If you’re one of the six million Slack users, you probably appreciate how the business and collaboration app has made your work life easier. A former Google and Foursquare exec, Noah Weiss is Slack’s Head of Search, Learning and Intelligence. His team is behind AI-powered features like message and channel prioritization, and smart search.
Responsible for powering one of the most popular business apps in the world, Weiss has a unique view into how people do their jobs. At a recent brunchwork at Galvanize, he shared his insights into the future of work and machine learning’s role.
1. Expertise wins over hierarchy.
From corporations to startups, everyone adheres to some form of organizational hierarchy. You might think that the org chart is indicative of workflow, but according to Weiss, that’s not the case.

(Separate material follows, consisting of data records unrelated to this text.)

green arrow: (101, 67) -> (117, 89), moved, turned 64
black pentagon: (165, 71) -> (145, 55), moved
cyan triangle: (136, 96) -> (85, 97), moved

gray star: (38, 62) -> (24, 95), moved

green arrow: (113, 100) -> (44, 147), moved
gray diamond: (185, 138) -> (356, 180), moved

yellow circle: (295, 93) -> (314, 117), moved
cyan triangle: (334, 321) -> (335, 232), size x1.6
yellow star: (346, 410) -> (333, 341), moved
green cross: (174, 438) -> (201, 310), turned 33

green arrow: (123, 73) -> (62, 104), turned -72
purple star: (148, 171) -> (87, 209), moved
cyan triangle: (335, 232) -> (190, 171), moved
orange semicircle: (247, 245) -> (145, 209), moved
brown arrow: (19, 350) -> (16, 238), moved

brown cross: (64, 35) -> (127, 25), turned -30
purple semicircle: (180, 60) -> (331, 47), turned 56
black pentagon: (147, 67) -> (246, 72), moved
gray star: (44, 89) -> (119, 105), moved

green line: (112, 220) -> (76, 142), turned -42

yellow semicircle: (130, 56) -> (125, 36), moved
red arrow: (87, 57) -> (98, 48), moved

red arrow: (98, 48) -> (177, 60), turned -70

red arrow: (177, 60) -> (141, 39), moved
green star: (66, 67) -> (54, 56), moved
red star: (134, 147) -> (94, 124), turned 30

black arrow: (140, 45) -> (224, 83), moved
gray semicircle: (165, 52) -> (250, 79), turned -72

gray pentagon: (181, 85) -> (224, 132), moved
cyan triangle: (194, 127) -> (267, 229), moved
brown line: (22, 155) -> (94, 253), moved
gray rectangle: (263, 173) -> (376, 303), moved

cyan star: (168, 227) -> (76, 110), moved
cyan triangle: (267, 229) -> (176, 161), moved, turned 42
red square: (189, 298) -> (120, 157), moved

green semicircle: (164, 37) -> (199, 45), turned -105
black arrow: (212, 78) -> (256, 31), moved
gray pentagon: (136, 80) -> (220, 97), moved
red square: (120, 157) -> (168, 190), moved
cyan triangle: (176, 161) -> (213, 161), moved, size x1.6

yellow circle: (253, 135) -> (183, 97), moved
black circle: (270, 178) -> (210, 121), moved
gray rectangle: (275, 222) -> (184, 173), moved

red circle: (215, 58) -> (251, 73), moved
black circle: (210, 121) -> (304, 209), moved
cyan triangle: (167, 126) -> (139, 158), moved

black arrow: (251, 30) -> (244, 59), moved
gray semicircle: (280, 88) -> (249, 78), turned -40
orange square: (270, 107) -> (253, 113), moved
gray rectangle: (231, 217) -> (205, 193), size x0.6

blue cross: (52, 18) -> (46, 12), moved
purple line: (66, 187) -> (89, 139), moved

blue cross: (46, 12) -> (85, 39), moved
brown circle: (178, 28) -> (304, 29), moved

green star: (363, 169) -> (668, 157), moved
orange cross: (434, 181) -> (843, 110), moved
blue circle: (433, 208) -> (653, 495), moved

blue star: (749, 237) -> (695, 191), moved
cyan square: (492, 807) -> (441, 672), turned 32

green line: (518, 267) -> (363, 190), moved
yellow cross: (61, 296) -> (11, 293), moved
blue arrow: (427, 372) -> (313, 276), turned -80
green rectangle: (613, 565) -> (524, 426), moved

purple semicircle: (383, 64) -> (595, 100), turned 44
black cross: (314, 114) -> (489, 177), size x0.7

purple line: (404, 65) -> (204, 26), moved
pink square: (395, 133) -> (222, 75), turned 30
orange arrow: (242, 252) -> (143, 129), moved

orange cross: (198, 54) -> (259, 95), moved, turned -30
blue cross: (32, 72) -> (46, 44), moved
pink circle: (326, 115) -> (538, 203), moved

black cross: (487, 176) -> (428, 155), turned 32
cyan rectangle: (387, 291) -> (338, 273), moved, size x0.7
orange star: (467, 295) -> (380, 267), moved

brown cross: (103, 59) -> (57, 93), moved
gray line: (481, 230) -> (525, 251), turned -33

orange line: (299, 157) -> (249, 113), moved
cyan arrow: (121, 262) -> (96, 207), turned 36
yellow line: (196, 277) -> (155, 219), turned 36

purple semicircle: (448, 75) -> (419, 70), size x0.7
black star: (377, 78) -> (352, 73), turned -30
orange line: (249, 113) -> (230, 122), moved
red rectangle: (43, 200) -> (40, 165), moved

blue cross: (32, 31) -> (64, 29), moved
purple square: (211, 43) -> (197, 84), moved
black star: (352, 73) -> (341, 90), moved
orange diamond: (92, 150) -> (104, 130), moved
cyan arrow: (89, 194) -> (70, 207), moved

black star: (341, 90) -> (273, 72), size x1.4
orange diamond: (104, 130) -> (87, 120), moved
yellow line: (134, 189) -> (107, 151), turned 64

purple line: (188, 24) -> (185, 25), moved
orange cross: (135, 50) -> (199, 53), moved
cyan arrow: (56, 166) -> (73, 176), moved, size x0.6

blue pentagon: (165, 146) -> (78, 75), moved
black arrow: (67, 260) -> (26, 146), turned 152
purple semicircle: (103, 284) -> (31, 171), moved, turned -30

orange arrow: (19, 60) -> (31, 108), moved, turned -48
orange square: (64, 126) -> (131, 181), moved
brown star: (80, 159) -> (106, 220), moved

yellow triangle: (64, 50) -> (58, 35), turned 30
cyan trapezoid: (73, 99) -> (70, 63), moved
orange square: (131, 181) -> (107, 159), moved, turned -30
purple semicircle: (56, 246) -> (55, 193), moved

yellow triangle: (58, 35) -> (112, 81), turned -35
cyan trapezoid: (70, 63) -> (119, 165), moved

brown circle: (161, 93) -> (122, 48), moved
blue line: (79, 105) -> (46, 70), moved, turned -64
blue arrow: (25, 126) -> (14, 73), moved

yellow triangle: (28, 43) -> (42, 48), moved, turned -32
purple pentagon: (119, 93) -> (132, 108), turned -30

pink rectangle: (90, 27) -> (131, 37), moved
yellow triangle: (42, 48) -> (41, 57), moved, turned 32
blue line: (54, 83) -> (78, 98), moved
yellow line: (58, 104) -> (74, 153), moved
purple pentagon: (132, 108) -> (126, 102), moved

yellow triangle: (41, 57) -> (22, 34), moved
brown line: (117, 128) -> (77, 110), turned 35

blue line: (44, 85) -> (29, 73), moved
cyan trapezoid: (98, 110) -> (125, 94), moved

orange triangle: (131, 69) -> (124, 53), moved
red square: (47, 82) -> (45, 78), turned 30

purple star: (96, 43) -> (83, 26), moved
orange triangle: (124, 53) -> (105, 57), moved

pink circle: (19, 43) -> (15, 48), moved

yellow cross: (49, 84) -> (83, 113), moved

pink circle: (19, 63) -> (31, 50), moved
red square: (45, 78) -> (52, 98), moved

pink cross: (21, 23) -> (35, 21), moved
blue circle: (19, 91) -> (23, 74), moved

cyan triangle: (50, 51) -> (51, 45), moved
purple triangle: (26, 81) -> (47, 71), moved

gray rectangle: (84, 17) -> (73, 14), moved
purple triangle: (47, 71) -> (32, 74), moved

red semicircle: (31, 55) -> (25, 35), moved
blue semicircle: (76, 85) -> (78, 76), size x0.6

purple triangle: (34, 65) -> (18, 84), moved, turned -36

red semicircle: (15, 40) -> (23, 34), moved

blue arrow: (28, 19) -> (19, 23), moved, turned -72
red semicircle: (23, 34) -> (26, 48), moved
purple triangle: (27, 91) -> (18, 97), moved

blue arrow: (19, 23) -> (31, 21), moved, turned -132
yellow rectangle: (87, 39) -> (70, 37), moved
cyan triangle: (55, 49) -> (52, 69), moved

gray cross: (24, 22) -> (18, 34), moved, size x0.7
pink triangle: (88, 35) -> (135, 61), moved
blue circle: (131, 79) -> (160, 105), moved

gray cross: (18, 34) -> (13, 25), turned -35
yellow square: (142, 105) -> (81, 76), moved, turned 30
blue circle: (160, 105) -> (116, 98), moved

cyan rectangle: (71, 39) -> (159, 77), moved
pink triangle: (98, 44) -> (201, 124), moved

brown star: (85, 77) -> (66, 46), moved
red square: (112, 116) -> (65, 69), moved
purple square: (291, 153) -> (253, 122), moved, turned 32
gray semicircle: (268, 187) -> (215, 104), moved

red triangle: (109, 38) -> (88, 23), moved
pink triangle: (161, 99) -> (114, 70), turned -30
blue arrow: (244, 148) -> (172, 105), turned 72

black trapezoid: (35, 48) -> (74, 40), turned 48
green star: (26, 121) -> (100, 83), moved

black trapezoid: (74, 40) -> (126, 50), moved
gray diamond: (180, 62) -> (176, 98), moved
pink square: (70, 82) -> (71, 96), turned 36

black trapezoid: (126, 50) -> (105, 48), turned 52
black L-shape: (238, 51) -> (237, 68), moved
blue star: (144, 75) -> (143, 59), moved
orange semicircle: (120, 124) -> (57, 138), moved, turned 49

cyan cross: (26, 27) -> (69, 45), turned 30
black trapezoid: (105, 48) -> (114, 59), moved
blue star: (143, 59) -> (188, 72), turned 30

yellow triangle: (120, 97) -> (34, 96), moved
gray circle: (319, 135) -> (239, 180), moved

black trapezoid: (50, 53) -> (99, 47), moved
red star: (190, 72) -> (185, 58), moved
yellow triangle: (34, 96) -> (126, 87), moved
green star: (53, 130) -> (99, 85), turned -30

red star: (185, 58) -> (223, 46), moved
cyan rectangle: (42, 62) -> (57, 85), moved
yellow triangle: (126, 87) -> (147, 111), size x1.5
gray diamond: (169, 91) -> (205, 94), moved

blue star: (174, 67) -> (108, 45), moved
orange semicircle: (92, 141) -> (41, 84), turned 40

Workflow has little to do with an org chart. Instinctively, when someone has a question or needs advice, they will go to the next person above them in the org chart. The problem is that person often does not have the expertise to answer.
”You might ask your boss, and they’d asked this friend in Zurich,” Weiss said. “A week later, you find the person you should actually talk to.”
Within an organization, a person’s expertise is more valuable than title. “The people who are within your Slack work space are highly motivated to help you because they’re coworkers.” When it comes to workflow, managers should examine: Who do people go to when they need help? Weiss’ team strives to shorten and improve workflow through technology. Last year, Slack rolled out an expert search tool that identifies the best contact person based on knowledge and experience.
2. Machine learning will battle information overload.
Transparency has become increasingly important. A motto at Slack is “Default to the most public possible means of communication.”
“Share things that are works in progress,” Weiss said. “Reveal things that are not fully thought through yet.”
On one hand, this approach humanizes managers because it shows that they don’t always have the answers and need support too. On the other, it provides a platform so that everyone can learn from a coworker’s experience.
Companies should be aware that adopting this level of transparency can be a double-edged sword. With all this knowledge sharing comes noise. Slack’s sophisticated search tool reduces noise by directing queries to the best positioned team member.